In effetti, dati alla mano, per farsi un’idea basti pensare che una famiglia di quattro persone composta dai coniugi e due figli a carico, con un reddito di 50.000 euro, paga in Italia un’imposta di 13.225 euro. In Francia per la stessa famiglia l’imposta precipita a 2.518 euro. Con un reddito di 25 mila euro in Italia ne paga circa 2.500, in Francia solo 52 euro.

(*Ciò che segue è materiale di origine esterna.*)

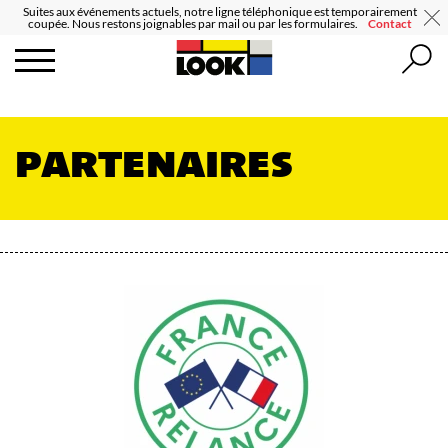
Suites aux événements actuels, notre ligne téléphonique est temporairement
coupée. Nous restons joignables par mail ou par les formulaires.
Contact
PARTENAIRES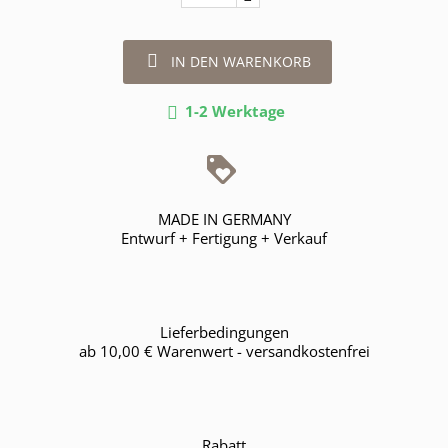

IN DEN WARENKORB
1-2 Werktage

MADE IN GERMANY
Entwurf + Fertigung + Verkauf
Lieferbedingungen
ab 10,00 € Warenwert - versandkostenfrei
Rabatt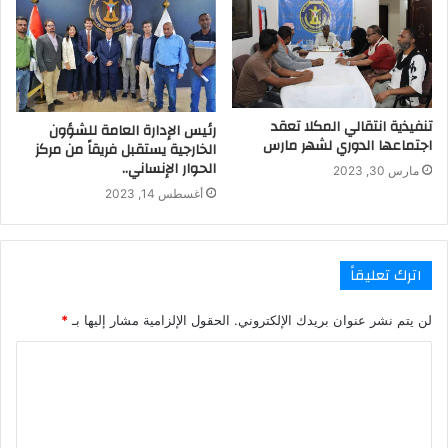
تنفيذية انتقالي المكلا تعقد
رئيس الإدارة العامة للشؤون
اجتماعها الدوري لشهر مارس
الخارجية يستقبل فريقاً من مركز
الحوار الإنساني..
مارس 30, 2023
أغسطس 14, 2023
اترك تعليقاً
لن يتم نشر عنوان بريدك الإلكتروني.
الحقول الإلزامية مشار إليها بـ
*
ا
ل
ت
ع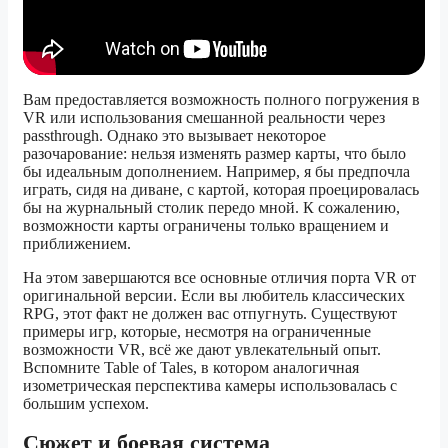
Вам предоставляется возможность полного погружения в
VR или использования смешанной реальности через
passthrough. Однако это вызывает некоторое
разочарование: нельзя изменять размер карты, что было
бы идеальным дополнением. Например, я бы предпочла
играть, сидя на диване, с картой, которая проецировалась
бы на журнальный столик передо мной. К сожалению,
возможности карты ограничены только вращением и
приближением.
На этом завершаются все основные отличия порта VR от
оригинальной версии. Если вы любитель классических
RPG, этот факт не должен вас отпугнуть. Существуют
примеры игр, которые, несмотря на ограниченные
возможности VR, всё же дают увлекательный опыт.
Вспомните Table of Tales, в котором аналогичная
изометрическая перспектива камеры использовалась с
большим успехом.
Сюжет и боевая система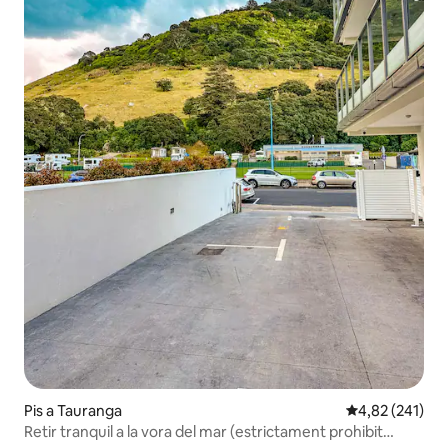
Pis a Tauranga
4,82 de puntuac
4,82 (241)
Retir tranquil a la vora del mar (estrictament prohibit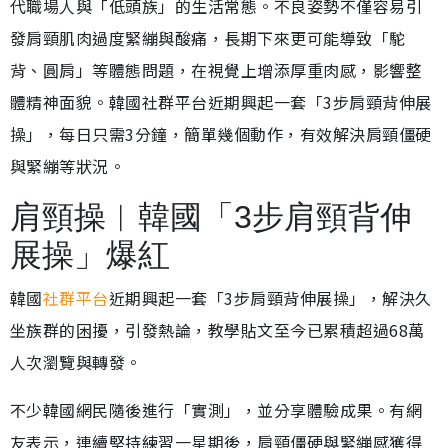
代職場人與「低頭族」的生活常態。不良姿勢不僅容易引
發肩頸肌肉過度緊繃與酸痛，長期下來更可能導致「駝
背、圓肩」等體態問題，在視覺上增添厚重肉感，影響整
體精神面貌。韓國社群平台近期興起一套「3步肩頸背伸展
操」，每日只需3分鐘，簡單幾個動作，有效解決肩頸僵硬
與緊繃等狀況。
肩頸操︱韓國「3步肩頸背伸
展操」爆紅
韓國
社群平台
近期興起一套「3步肩頸背伸展操」，解決久
坐族群的困擾，引發熱論，教學貼文至今已累積超過68萬
人次瀏覽與轉發。
不少韓國網民隨後進行「實測」，並分享體驗成果。有網
友表示，連續堅持練習一星期後，肩頸僵硬與緊繃感獲得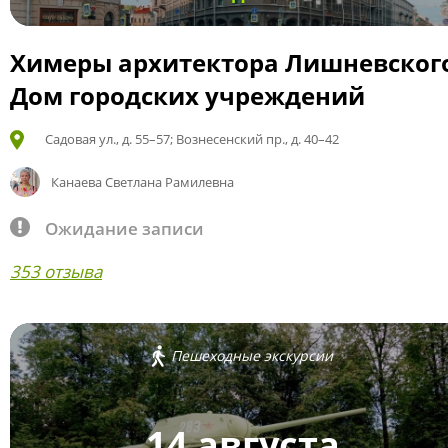
Химеры архитектора Лишневског
Дом городских учреждений
Садовая ул., д. 55–57; Вознесенский пр., д. 40–42
Канаева Светлана Рамилевна
Ожидание записи
353 отзыва
Пешеходные экскурсии
14 августа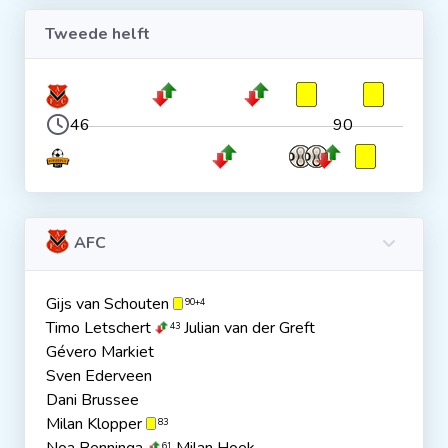
Tweede helft
46
90
AFC
Gijs van Schouten
90+4
Timo Letschert
Julian van der Greft
43
Gévero Markiet
Sven Ederveen
Dani Brussee
Milan Klopper
83
61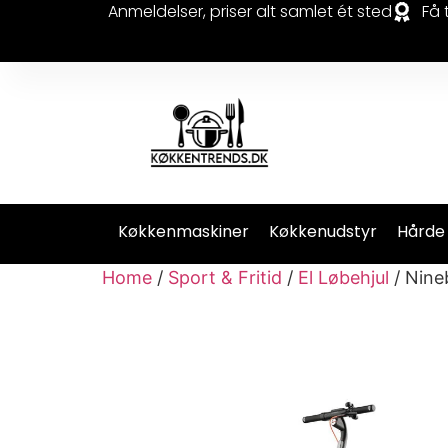
Anmeldelser, priser alt samlet ét sted
Få 
Køkkenmaskiner
Køkkenudstyr
Hårde
Home
/
Sport & Fritid
/
El Løbehjul
/ Nine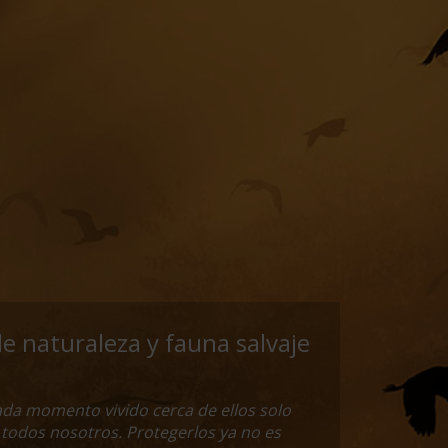
de naturaleza y fauna salvaje
ada momento vivido cerca de ellos solo
 todos nosotros. Protegerlos ya no es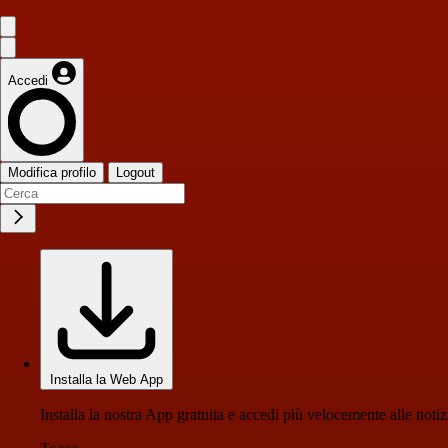
Accedi
Modifica profilo
Logout
Installa la Web App
Installa la nostra App gratuita e accedi più velocemente alle notiz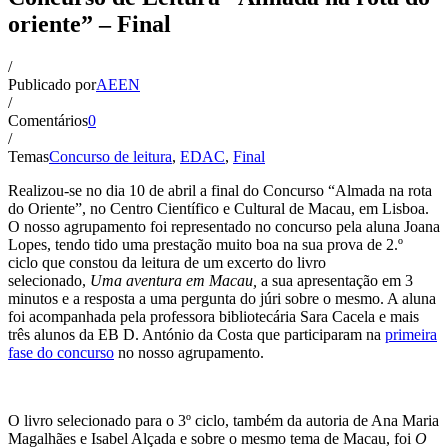
oriente” – Final
/
Publicado por
AEEN
/
Comentários
0
/
Temas
Concurso de leitura
,
EDAC
,
Final
Realizou-se no dia 10 de abril a final do Concurso “Almada na rota
do Oriente”, no Centro Científico e Cultural de Macau, em Lisboa.
O nosso agrupamento foi representado no concurso pela aluna Joana
Lopes, tendo tido uma prestação muito boa na sua prova de 2.º
ciclo que constou da leitura de um excerto do livro
selecionado,
Uma aventura em Macau,
a sua apresentação em 3
minutos e a resposta a uma pergunta do júri sobre o mesmo. A aluna
foi acompanhada pela professora bibliotecária Sara Cacela e mais
três alunos da EB D. António da Costa que participaram na
primeira
fase do concurso
no nosso agrupamento.
O livro selecionado para o 3º ciclo, também da autoria de Ana Maria
Magalhães e Isabel Alçada e sobre o mesmo tema de Macau, foi
O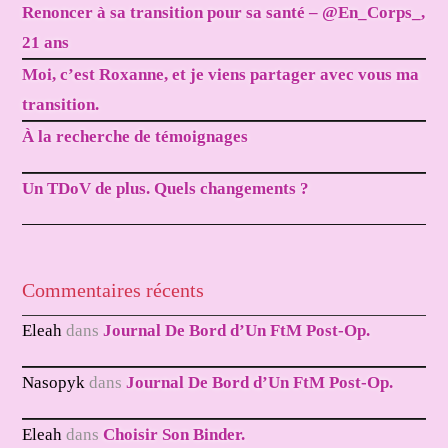
Renoncer à sa transition pour sa santé – @En_Corps_,
21 ans
Moi, c’est Roxanne, et je viens partager avec vous ma
transition.
À la recherche de témoignages
Un TDoV de plus. Quels changements ?
Commentaires récents
Eleah
dans
Journal De Bord d’Un FtM Post-Op.
Nasopyk
dans
Journal De Bord d’Un FtM Post-Op.
Eleah
dans
Choisir Son Binder.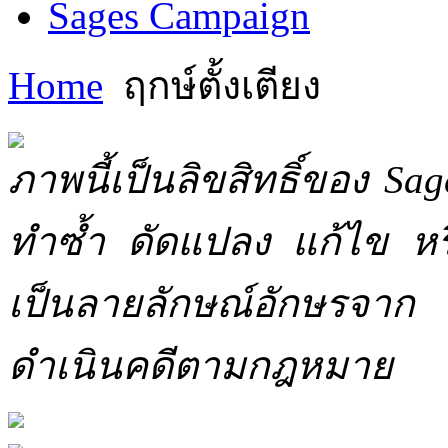
Sages Campaign
Home
ฤกษ์ตั้งเตียง
ภาพนี้เป็นลิขสิทธิ์ของ Sa
ทำซ้ำ ดัดแปลง แก้ไข หร
เป็นลายลักษณ์อักษรจาก 
ดำเนินคดีตามกฎหมาย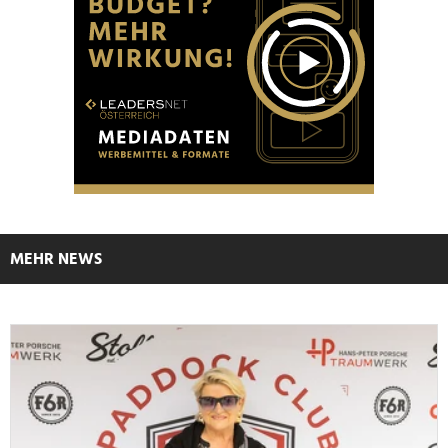
MEHR NEWS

«La deduzione del costo minimo per il mantenimento dei figli, (Bif, basic income family) – continua l’avvocato Zerman – costituisce una proposta, fortemente auspicata dal Forum delle famiglie, che giace da anni in Parlamento. È quantomeno singolare che questo meccanismo, sostanzialmente adottato per le imprese, che possono dedurre i costi sostenuti per il loro esercizio, non sia riconosciuto anche per le famiglie, in ragione della primaria e fondamentale attività sociale che esse svolgono, anche sotto il profilo economico. Senza considerare il ritorno finanziario, in termini di imposta indiretta, quale è l’Iva, che anche lo Stato ne avrebbe, considerato che le famiglie spendono per beni di prima necessità quasi tutto quello che guadagnano. Ed in questo senso costituiscono il più importante operatore economico sul mercato interno». Spesso, infatti, si tende a dare per scontato il fatto che l’insieme di relazioni positive e di fiducia che si sviluppano all’interno della famiglia creano benessere e slancio vitale che costituiscono quello che viene chiamato "capitale sociale", vero motore per lo sviluppo di un paese.

Questa rilevante pressione fiscale, peraltro, non è neppure compensata dalla quantità e qualità dei servizi resi. Basti pensare che l’Italia ha investito nell’ultimo quarto di secolo in tema di politiche familiari una somma pari all’1,1% del Pil, contro il 3,4% della Germania ed il 2,4% del resto dell’Europa.

«La revisione del sistema fiscale – conclude Zerman – è ormai urgente, siamo il Paese più vecchio al mondo, perché con l’indice di natalità più basso. Occorre che i politici ne prendano finalmente atto. Sostenere la famiglia non è garantire un privilegio, né favorire i cattolici. È semplicemente una questione vitale per la società. Potremmo ripetere con De Gasperi: "Il politico pensa alle prossime elezioni, lo statista alla prossima generazione"».